For this exercise, report every line of the material that includes "Марго".

■ ■ ■ ■ ■

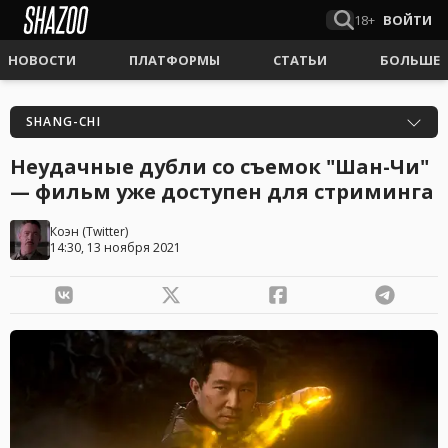
18+
ВОЙТИ
НОВОСТИ
ПЛАТФОРМЫ
СТАТЬИ
БОЛЬШЕ
SHANG-CHI
Неудачные дубли со съемок "Шан-Чи"
— фильм уже доступен для стриминга
Коэн
(
Twitter
)
14:30, 13 ноября 2021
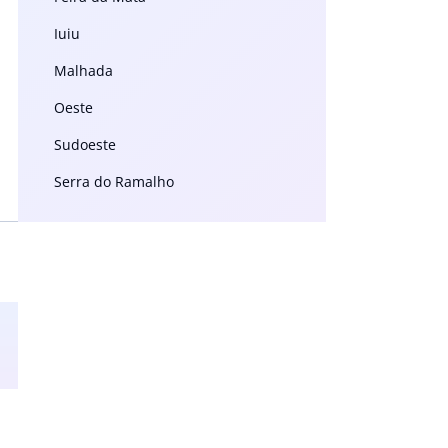
Iuiu
Malhada
Oeste
Sudoeste
Serra do Ramalho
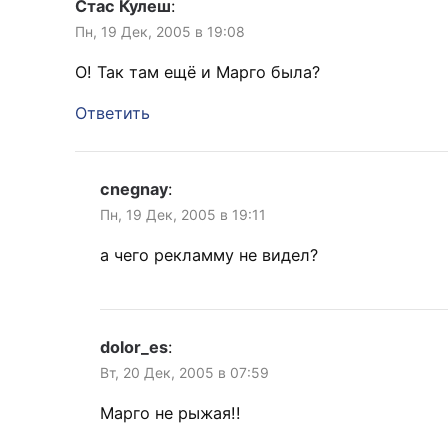
Стас Кулеш
:
Пн, 19 Дек, 2005 в 19:08
О! Так там ещё и Марго была?
Ответить
cnegnay
:
Пн, 19 Дек, 2005 в 19:11
а чего рекламму не видел?
dolor_es
:
Вт, 20 Дек, 2005 в 07:59
Марго не рыжая!!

■ ■ ■ ■ ■

PROBLEM SOLUTION
О! Так там ещё и Марго была?
Марго не рыжая!!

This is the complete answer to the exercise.